The debate over Yale’s partnership with the National University of Singapore is alive and well. Last week, no fewer than nine people authored or co-authored letters and columns in the News on the topic. Most were critical, arguing that our venture in Singapore violates our core values. Since 2009, when Levin announced Yale-NUS, others have asserted the impossibility of recreating our university in another setting.

The critics of the Singapore scheme raise an interesting question: What makes Yale unique that can’t be picked up and moved to Asia?

The answer isn’t so simple. My first thought was that Yale is its 12 residential colleges — you certainly can’t move those to Singapore. Unfortunately, the college system is only some 80 years old, meaning we would have to roll forward Yale’s birthday quite a bit.

Maybe Yale is its faculty, a company of scholars who police the halls of academia, as computer science professor Michael Fischer suggested recently (“Yale-NUS is not Yale,” March 23). This, too, doesn’t hold up to historical scrutiny. For much of the University’s early life, Yale’s faculty had little say in governance.

What about a set of eternal values? President Levin always talks about tolerance, open-mindedness and Isaiah Berlin. Are we a school that respects free speech — a freedom that does not exist in Singapore? That notion, too, butts up against some stubborn facts. In Yale’s first 100 years, religious dissenters faced discrimination for expressing their views. So much for free speech and tolerance.

Yale might simply be the amalgamation of its own history, real or imagined, as we remember it. It could be alumni, a collection of Dink Stovers and Cole Porters. It could be stories about the war years or the May Day rally of 1970. At first glance, this seems pretty compelling. Then again, how many Yalies know our history today? Our collective memory is pretty scant. Unless Yale is a flimsier institution than we’ve been led to believe, we must strike that off the list as well.

What about New Haven?
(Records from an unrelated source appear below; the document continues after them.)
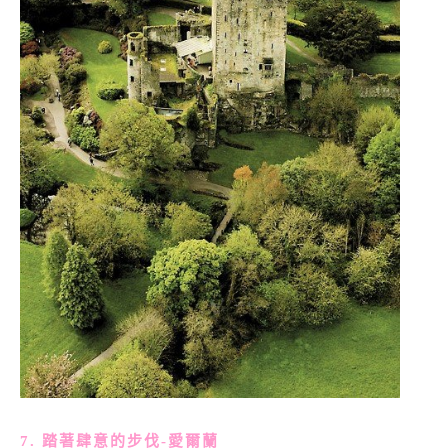
7. 踏著肆意的步伐-愛爾蘭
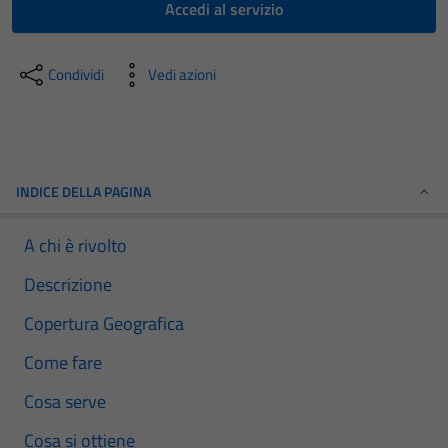
Accedi al servizio
Condividi
Vedi azioni
INDICE DELLA PAGINA
A chi è rivolto
Descrizione
Copertura Geografica
Come fare
Cosa serve
Cosa si ottiene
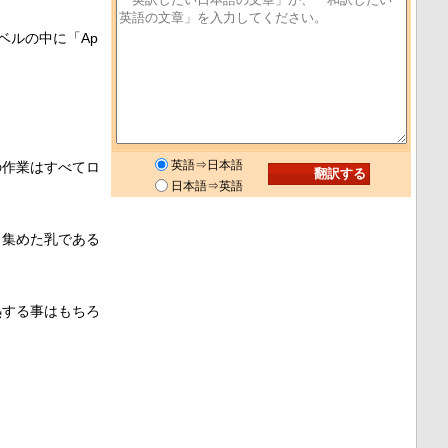
ベルの中に「
Ap
英語⇒日本語
の作業はすべてロ
日本語⇒英語
ら集めた乳である
熱する事はもちろ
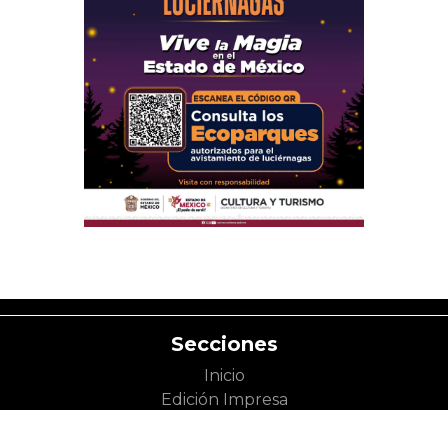
Secciones
Inicio
Edición Impresa
Acta Semanal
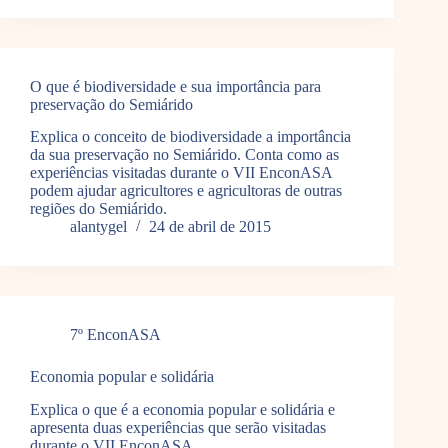
O que é biodiversidade e sua importância para
preservação do Semiárido
Explica o conceito de biodiversidade a importância
da sua preservação no Semiárido. Conta como as
experiências visitadas durante o VII EnconASA
podem ajudar agricultores e agricultoras de outras
regiões do Semiárido.
alantygel
24 de abril de 2015
7º EnconASA
Economia popular e solidária
Explica o que é a economia popular e solidária e
apresenta duas experiências que serão visitadas
durante o VII EnconASA.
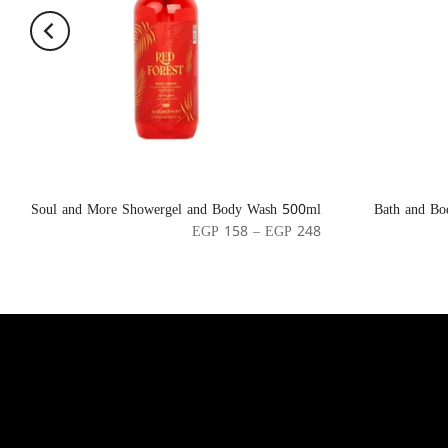
Soul and More Showergel and Body Wash 500ml
Bath and B
EGP 158 – EGP 248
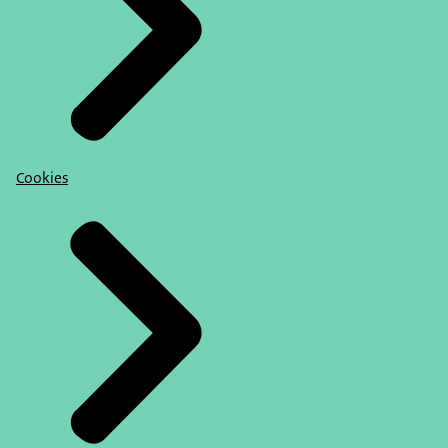
Cookies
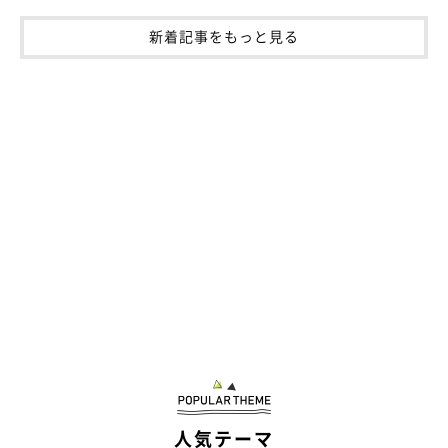
新着記事をもっと見る
人気テーマ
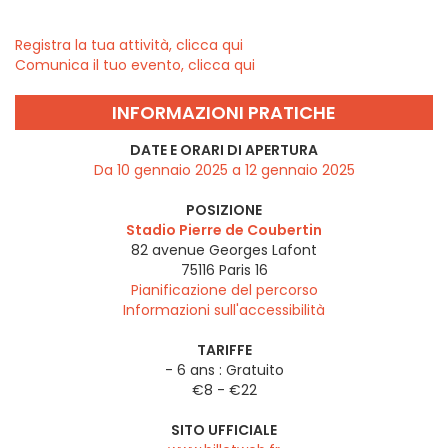
Registra la tua attività, clicca qui
Comunica il tuo evento, clicca qui
INFORMAZIONI PRATICHE
DATE E ORARI DI APERTURA
Da 10 gennaio 2025 a 12 gennaio 2025
POSIZIONE
Stadio Pierre de Coubertin
82 avenue Georges Lafont
75116
Paris 16
Pianificazione del percorso
Informazioni sull'accessibilità
TARIFFE
- 6 ans : Gratuito
€8 - €22
SITO UFFICIALE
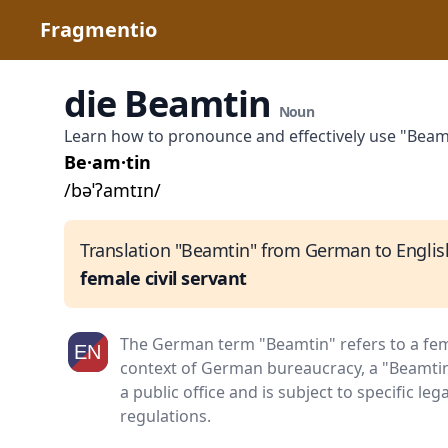
Fragmentio
die Beamtin
Noun
Learn how to pronounce and effectively use "Bea
Be·am·tin
/bəˈʔamtɪn/
Translation "Beamtin" from German to Englis
female civil servant
The German term "Beamtin" refers to a femal
context of German bureaucracy, a "Beamtin"
a public office and is subject to specific le
regulations.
Do College, Elm, Chapel, High and Park define the Yale experience? Are we just a school near Louis’ Lunch and J. Press? This would explain why Yale wouldn’t work in Singapore. But our city constantly changes. New shops pop up, and old ones close. If New Haven were Yale, then it would be in perpetual flux. Besides, tomorrow’s new Shake Shack and today’s Au Bon Pain could simply be built in Asia to recreate the University.

Sticklers will say Yale is its Corporation, the unbroken chain of people with whom the buck stops. That answer should also leave us unsatisfied. Our community seems more than just a legal entity of the State of Connecticut.

Maybe Yale is all of these things, at different times, to varying degrees. Maybe our school grows and transforms, defying absolute definition. Yet, if that were the case, why couldn’t we simply evolve ourselves into a new partnership with Singapore?

So what makes Yale unique? Based on my own predilections, I want to quote Margaret Thatcher, who once called America a unique nation, the only one founded on an idea. I want Yale, too, to be a place founded by an idea. Or two. Lux and Veritas.

I want to say that, in every age, we try to define what it is to walk in these principles. We know they exist, but no one agrees on exactly what they are. For Levin, the light is toleration. For me, lux is the difference between Right and Wrong. Only one of us is right.

Before we know if Singapore is right or wrong for Yale, we need to articulate who we are.